Written by Walter Conway
July 21st, 2010

A 403 Labs QSA, PCI Columnist Walt Conway has worked in payments and technology for more than 30 years, 10 of them with Visa.

The PCI Council has stated that it is reexamining its four Self-Assessment Questionnaires (SAQs). Level 2 through Level 4 Merchants use an SAQ to validate their compliance. Although I have no insight into what possible changes or even new versions might come from the Council, I have some suggested changes that reflect both current attack vectors and real-world business practices.

Even though QSAs spend a lot of time preparing Reports on Compliance (ROCs) for their Level 1 Merchants and Service Providers, most of us also work with many merchants who self-assess their compliance. Interestingly, some of these merchants can be quite large organizations but with only limited payment card activity. For these merchants, the PCI Council developed three simplified SAQs that are based on how they process card transactions.

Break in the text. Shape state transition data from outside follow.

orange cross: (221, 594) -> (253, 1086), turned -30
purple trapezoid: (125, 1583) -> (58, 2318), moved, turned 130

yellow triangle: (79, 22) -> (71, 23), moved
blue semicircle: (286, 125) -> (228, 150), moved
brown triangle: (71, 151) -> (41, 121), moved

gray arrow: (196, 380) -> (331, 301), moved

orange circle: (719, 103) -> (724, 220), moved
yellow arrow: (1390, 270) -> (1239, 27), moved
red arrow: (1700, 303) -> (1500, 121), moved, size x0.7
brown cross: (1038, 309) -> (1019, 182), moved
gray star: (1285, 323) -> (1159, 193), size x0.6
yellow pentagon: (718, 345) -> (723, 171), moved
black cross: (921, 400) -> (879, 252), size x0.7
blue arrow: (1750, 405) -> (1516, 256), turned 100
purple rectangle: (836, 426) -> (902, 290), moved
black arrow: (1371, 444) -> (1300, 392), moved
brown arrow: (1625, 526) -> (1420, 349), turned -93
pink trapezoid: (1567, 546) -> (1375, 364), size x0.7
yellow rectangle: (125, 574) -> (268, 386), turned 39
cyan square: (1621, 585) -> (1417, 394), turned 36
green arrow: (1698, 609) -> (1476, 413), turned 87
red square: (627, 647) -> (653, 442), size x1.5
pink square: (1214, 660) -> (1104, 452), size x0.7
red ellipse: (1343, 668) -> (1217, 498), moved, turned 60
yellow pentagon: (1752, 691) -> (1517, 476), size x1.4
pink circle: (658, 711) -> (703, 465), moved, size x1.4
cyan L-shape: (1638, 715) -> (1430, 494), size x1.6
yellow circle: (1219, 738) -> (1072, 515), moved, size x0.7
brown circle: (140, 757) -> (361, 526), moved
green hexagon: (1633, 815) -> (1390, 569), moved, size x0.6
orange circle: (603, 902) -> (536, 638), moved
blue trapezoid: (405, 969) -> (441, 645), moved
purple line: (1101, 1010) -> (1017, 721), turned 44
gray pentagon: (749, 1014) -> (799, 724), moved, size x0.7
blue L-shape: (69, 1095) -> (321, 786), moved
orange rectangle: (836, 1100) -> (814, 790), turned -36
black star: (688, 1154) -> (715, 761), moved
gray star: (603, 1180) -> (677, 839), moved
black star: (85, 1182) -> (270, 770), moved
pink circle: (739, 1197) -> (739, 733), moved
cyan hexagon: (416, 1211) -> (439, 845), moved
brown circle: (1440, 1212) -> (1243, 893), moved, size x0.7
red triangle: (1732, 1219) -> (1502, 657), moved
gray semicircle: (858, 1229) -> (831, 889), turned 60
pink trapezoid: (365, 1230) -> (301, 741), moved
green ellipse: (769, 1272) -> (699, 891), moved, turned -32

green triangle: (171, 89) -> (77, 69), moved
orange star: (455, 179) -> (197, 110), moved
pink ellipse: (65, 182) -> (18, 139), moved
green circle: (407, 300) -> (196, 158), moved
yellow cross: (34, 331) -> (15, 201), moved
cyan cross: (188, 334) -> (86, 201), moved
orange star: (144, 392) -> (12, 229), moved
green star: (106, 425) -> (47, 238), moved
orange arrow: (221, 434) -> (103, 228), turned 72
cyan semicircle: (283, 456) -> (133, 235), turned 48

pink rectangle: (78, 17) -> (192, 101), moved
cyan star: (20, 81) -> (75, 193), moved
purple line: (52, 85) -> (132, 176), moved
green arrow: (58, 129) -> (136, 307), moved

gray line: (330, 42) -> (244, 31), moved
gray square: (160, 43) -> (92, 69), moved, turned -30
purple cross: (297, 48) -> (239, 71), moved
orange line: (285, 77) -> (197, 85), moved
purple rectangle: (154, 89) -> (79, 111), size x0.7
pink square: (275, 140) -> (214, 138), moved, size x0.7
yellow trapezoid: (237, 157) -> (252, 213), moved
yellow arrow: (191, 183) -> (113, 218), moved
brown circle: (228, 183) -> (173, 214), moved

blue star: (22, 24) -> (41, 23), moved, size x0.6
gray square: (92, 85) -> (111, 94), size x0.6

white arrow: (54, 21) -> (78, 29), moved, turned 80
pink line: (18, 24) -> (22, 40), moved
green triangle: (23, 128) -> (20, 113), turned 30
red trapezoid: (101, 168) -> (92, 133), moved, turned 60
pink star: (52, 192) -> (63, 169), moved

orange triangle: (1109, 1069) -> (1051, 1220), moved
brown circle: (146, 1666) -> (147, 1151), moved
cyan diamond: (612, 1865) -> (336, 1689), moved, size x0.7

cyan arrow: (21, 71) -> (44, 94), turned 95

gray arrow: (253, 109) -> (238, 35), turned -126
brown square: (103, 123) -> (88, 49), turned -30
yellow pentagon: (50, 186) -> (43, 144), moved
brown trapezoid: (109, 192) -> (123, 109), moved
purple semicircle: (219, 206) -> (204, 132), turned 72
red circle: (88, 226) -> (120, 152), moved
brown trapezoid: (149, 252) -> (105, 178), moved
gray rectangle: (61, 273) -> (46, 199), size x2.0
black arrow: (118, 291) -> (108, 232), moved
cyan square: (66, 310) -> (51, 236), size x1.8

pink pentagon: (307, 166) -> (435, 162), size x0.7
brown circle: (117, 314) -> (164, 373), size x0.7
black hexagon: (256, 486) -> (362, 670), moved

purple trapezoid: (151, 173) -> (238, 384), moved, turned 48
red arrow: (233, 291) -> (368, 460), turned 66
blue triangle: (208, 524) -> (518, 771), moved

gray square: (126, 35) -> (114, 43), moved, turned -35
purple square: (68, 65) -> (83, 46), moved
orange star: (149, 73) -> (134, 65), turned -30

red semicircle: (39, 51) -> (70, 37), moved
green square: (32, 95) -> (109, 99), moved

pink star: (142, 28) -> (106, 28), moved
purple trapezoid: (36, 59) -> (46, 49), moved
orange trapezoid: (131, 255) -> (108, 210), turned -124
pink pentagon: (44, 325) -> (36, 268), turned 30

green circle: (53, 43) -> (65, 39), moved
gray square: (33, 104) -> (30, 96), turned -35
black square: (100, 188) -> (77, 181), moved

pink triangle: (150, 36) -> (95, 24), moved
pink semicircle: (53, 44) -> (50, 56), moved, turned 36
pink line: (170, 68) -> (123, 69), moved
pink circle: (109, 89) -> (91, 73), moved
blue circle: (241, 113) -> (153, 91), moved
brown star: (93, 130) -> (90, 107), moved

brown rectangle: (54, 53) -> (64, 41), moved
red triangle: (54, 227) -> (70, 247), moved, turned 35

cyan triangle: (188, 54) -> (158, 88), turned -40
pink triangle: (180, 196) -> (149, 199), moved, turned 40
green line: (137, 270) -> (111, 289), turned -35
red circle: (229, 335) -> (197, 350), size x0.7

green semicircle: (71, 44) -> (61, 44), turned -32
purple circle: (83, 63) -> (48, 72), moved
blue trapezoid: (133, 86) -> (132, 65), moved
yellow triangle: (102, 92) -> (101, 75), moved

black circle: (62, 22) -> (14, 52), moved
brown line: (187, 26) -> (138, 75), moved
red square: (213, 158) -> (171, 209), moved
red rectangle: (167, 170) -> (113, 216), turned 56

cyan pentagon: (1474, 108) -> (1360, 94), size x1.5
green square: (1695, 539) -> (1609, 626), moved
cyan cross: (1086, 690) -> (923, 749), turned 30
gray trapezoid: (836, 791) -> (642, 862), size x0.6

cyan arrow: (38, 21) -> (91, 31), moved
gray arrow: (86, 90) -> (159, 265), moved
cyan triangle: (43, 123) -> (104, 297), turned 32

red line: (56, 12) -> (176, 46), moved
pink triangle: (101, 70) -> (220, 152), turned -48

Merchants use SAQ A if they outsource their card processing to a compliant third-party service provider. The requirements to use this SAQ are: You have card-not-present (i.e., MOTO, E-Commerce) transactions exclusively; you do not store, process or transmit any cardholder data yourself; your service provider is PCI compliant; any cardholder data is only on paper; and you store no cardholder data electronically.

The general model of an SAQ A merchant is one with a Web site that links to a hosted order page at a secure third party. Cardholders are transferred to that secure hosted page to enter their card data and then returned to the merchant’s site after the transaction is approved or rejected.

In my perfect world, I would like to see two changes to this SAQ. First, I would like the SAQ to stipulate that the service provider is not just PCI compliant (as a service provider, of course; not as a merchant) but that it is a Level 1 Service Provider. My reasoning is that SAQ A merchants depend on their service providers. I want those service providers to have an outside assessment of their compliance.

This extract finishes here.